Work instruction: Output every record word for word.
Start of Block
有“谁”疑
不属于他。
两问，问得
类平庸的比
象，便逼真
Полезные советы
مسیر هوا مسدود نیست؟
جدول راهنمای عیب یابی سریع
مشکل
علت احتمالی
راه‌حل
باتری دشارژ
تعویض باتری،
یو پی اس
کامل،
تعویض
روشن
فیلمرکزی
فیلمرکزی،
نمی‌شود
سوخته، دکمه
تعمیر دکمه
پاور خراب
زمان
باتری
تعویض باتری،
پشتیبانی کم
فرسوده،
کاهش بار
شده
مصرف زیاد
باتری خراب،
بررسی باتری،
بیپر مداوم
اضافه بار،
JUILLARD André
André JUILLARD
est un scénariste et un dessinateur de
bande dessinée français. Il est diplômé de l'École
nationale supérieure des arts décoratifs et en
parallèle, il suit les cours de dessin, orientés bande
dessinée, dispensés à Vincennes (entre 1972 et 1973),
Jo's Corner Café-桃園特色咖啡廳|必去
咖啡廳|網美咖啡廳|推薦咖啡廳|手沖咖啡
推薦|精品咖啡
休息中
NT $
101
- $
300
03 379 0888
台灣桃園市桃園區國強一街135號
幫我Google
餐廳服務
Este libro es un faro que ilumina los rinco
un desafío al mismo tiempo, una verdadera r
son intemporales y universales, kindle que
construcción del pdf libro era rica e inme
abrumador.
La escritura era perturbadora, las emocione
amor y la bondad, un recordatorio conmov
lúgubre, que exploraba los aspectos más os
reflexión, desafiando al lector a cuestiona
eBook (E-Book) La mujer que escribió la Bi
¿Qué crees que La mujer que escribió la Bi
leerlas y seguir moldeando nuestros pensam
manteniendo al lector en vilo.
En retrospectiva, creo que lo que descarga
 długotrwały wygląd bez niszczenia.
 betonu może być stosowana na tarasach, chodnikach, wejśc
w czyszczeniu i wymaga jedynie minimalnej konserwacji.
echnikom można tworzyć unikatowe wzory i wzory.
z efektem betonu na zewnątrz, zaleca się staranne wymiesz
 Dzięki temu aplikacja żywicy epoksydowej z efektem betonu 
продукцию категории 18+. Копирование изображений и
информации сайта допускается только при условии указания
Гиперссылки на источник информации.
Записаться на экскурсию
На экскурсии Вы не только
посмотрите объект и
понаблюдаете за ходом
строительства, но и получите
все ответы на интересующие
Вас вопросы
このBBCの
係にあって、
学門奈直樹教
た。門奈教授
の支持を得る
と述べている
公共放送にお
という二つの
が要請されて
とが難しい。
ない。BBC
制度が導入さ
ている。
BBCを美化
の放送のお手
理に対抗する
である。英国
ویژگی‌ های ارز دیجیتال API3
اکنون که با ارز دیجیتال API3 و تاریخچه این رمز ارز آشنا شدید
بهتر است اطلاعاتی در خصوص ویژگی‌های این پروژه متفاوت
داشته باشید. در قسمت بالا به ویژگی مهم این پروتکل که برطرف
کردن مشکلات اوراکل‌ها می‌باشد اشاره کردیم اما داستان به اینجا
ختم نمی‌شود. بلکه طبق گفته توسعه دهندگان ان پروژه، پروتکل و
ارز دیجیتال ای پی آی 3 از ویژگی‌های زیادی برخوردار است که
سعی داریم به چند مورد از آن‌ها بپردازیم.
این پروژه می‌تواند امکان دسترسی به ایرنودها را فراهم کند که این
End of Block
Answer section:
有“谁”疑
不属于他。
两问，问得
类平庸的比
象，便逼真
Полезные советы
مسیر هوا مسدود نیست؟
جدول راهنمای عیب یابی سریع
مشکل
علت احتمالی
راه‌حل
باتری دشارژ
تعویض باتری،
یو پی اس
کامل،
تعویض
روشن
فیلمرکزی
فیلمرکزی،
نمی‌شود
سوخته، دکمه
تعمیر دکمه
پاور خراب
زمان
باتری
تعویض باتری،
پشتیبانی کم
فرسوده،
کاهش بار
شده
مصرف زیاد
باتری خراب،
بررسی باتری،
بیپر مداوم
اضافه بار،
JUILLARD André
André JUILLARD
est un scénariste et un dessinateur de
bande dessinée français. Il est diplômé de l'École
nationale supérieure des arts décoratifs et en
parallèle, il suit les cours de dessin, orientés bande
dessinée, dispensés à Vincennes (entre 1972 et 1973),
Jo's Corner Café-桃園特色咖啡廳|必去
咖啡廳|網美咖啡廳|推薦咖啡廳|手沖咖啡
推薦|精品咖啡
休息中
NT $
101
- $
300
03 379 0888
台灣桃園市桃園區國強一街135號
幫我Google
餐廳服務
Este libro es un faro que ilumina los rinco
un desafío al mismo tiempo, una verdadera r
son intemporales y universales, kindle que
construcción del pdf libro era rica e inme
abrumador.
La escritura era perturbadora, las emocione
amor y la bondad, un recordatorio conmov
lúgubre, que exploraba los aspectos más os
reflexión, desafiando al lector a cuestiona
eBook (E-Book) La mujer que escribió la Bi
¿Qué crees que La mujer que escribió la Bi
leerlas y seguir moldeando nuestros pensam
manteniendo al lector en vilo.
En retrospectiva, creo que lo que descarga
 długotrwały wygląd bez niszczenia.
 betonu może być stosowana na tarasach, chodnikach, wejśc
w czyszczeniu i wymaga jedynie minimalnej konserwacji.
echnikom można tworzyć unikatowe wzory i wzory.
z efektem betonu na zewnątrz, zaleca się staranne wymiesz
 Dzięki temu aplikacja żywicy epoksydowej z efektem betonu 
продукцию категории 18+. Копирование изображений и
информации сайта допускается только при условии указания
Гиперссылки на источник информации.
Записаться на экскурсию
На экскурсии Вы не только
посмотрите объект и
понаблюдаете за ходом
строительства, но и получите
все ответы на интересующие
Вас вопросы
このBBCの
係にあって、
学門奈直樹教
た。門奈教授
の支持を得る
と述べている
公共放送にお
という二つの
が要請されて
とが難しい。
ない。BBC
制度が導入さ
ている。
BBCを美化
の放送のお手
理に対抗する
である。英国
ویژگی‌ های ارز دیجیتال API3
اکنون که با ارز دیجیتال API3 و تاریخچه این رمز ارز آشنا شدید
بهتر است اطلاعاتی در خصوص ویژگی‌های این پروژه متفاوت
داشته باشید. در قسمت بالا به ویژگی مهم این پروتکل که برطرف
کردن مشکلات اوراکل‌ها می‌باشد اشاره کردیم اما داستان به اینجا
ختم نمی‌شود. بلکه طبق گفته توسعه دهندگان ان پروژه، پروتکل و
ارز دیجیتال ای پی آی 3 از ویژگی‌های زیادی برخوردار است که
سعی داریم به چند مورد از آن‌ها بپردازیم.
این پروژه می‌تواند امکان دسترسی به ایرنودها را فراهم کند که این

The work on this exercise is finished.